Cumhurbaşkanı adayı ve Başbakan Erdoğan, 780 bin metrekarenin iktidarı olduklarını, tek millet, tek bayrak dediklerini, bayrağın dışında bir bayrak kabul etmediklerini ifade ederek, şunları kaydetti:
"Şimdi bu aday, kongrelerinde bile bunlar Türk bayrağını asamıyorlar. Bundan korkuyorlar. Utanmadan sıkılmadan sen şimdi nasıl geleceksin de bu milletten oy isteyeceksin? Bayrakları bayrak yapan üstündeki kandır, toprak eğer uğrunda ölen varsa vatandır. Tek bayrak, ikinci bir bayrak tanımıyoruz. Tek vatan, 780 bin metrekareyle tek vatan. Bu vatanda operasyon yapamazsınız, yapmaya kalkarsanız karşınızda bizim demir yumruğumuzu bulursunuz bunu bilmeniz lazım. Ve tek devlet. Bu devlet paralel devlet kabul etmez. Türkiye Cumhuriyeti Devleti."

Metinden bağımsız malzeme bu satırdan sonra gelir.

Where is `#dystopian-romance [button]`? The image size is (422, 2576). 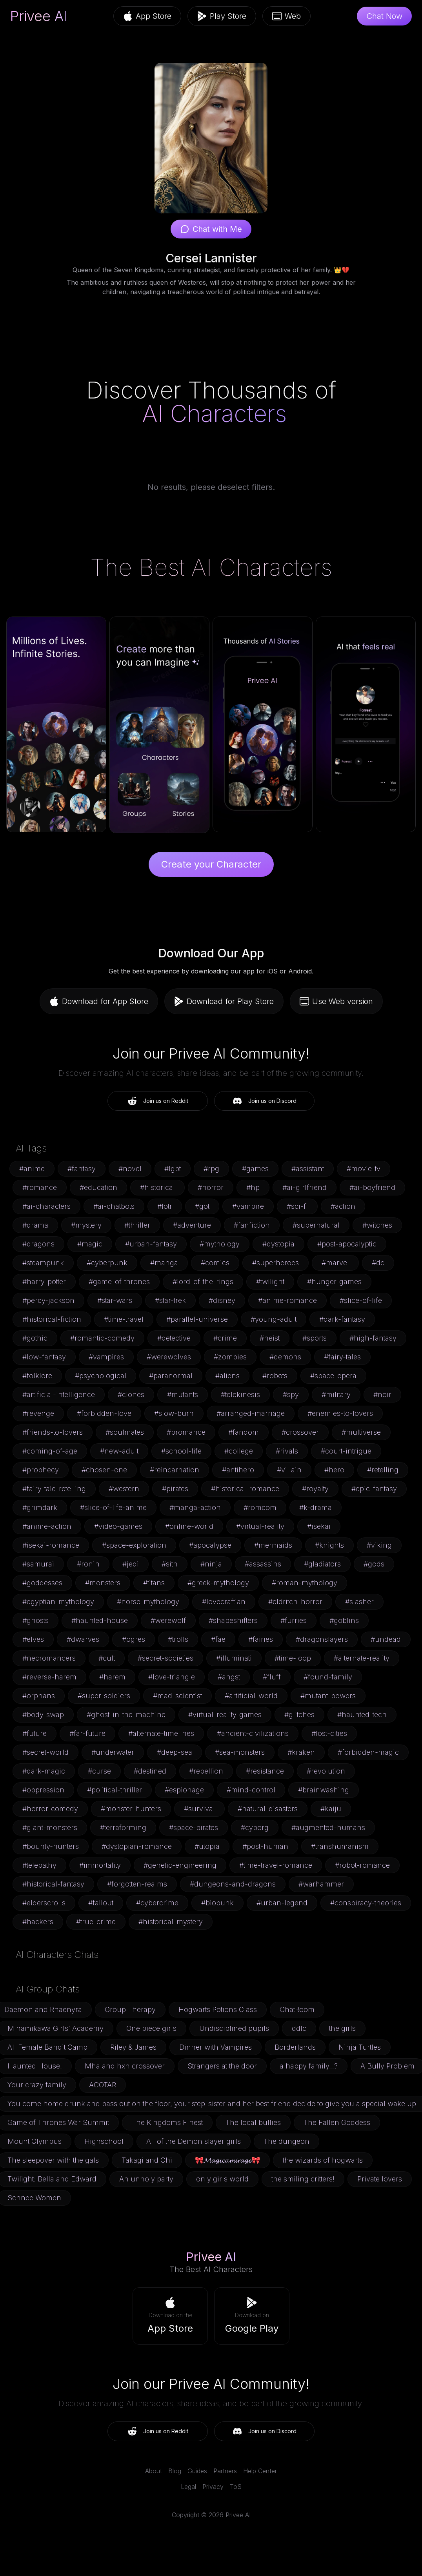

Kendilerine oy verenler, vermeyenler diye ayrım yapmadıklarını, 81 vilayete, 77 milyona ulaştıklarını vurgulayan Erdoğan, Türkiye'yi daha muhabbetle kucaklayacaklarını, 81 vilayete, 77 milyona daha çok hizmet götüreceklerini, 81 vilayetle yetinmeyeceklerini, nerede mazlum varsa ellerinden tutacaklarını, muhtaç varsa el uzatacaklarını bildirdi.
Erdoğan, İzmir'e ulaşırken Gazze'yi unutmayacaklarını, Manisa'ya ulaşırken Kerkük, Musul ve Türkmen'leri ihmal etmediklerini ve etmeyeceklerini ifade ederek, artık yeni bir Türkiye'nin doğduğunu, Türkiye'nin 9 Eylül 1922'de olduğu gibi ayaklarının üzerine doğrulduğunu, dünyaya "Ben de varım" dediğini belirtti.

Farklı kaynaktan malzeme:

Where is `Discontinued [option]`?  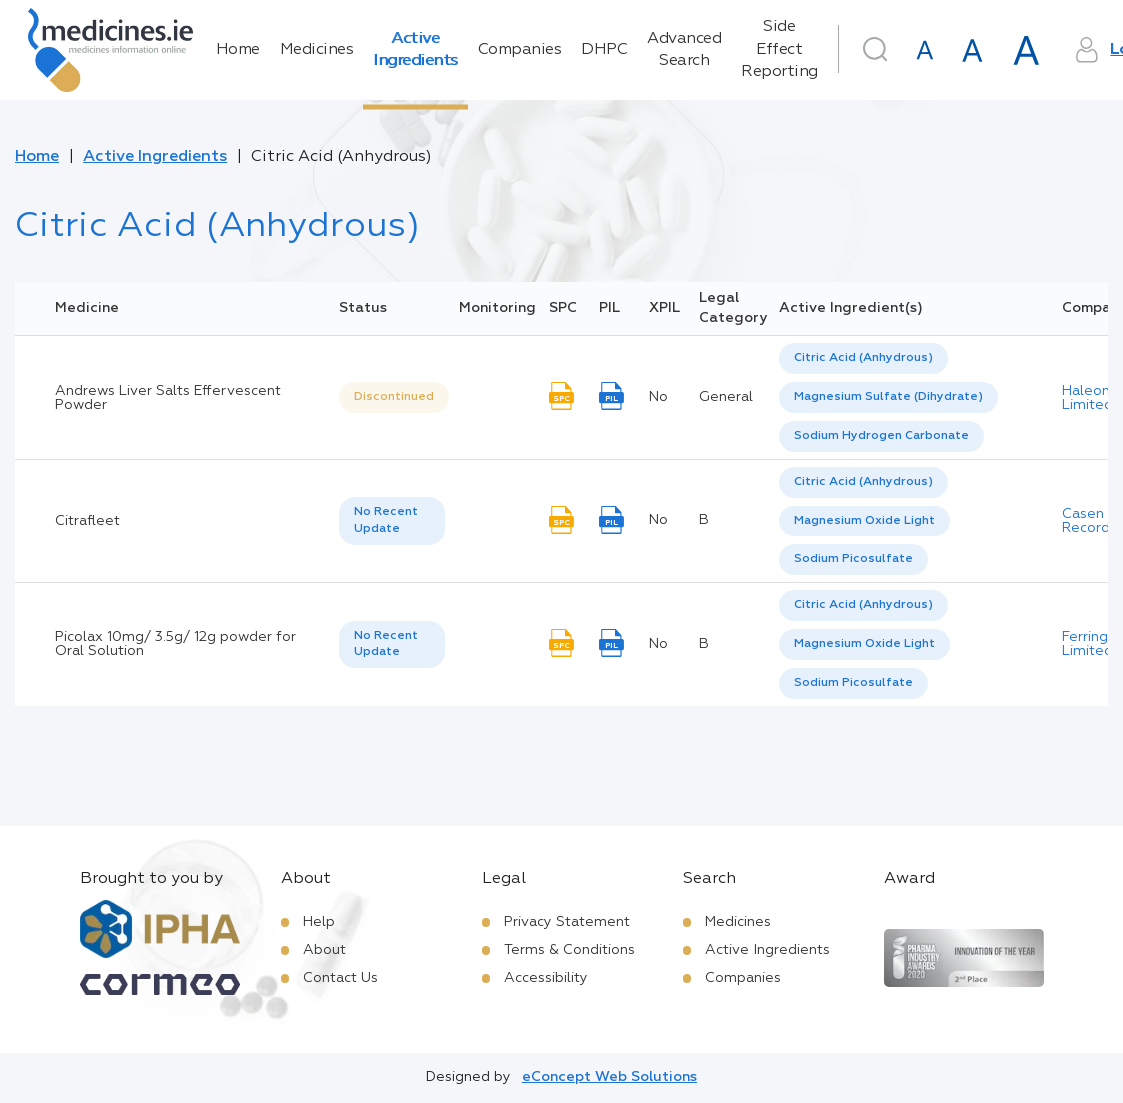 Discontinued [option] is located at coordinates (394, 397).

Artık öncü, iddiaları ve hedefleri olan, özür dileyen değil, özür dileten, gündemi belirlenen değil, gündem belirleyen bir Türkiye olduğunu kaydeden Erdoğan, İzmir'in de bu vizyondan uzak kalmaması, yeni Türkiye kurulurken İzmir'in buna seyirci kalmaması temennisini dile getirdi.
"77 milyon bu yeni Türkiye ile hep birlikte gururlanalım" diyen Erdoğan, her başarının ortak başarı, her sevincin ortak sevinç olduğunu söyledi.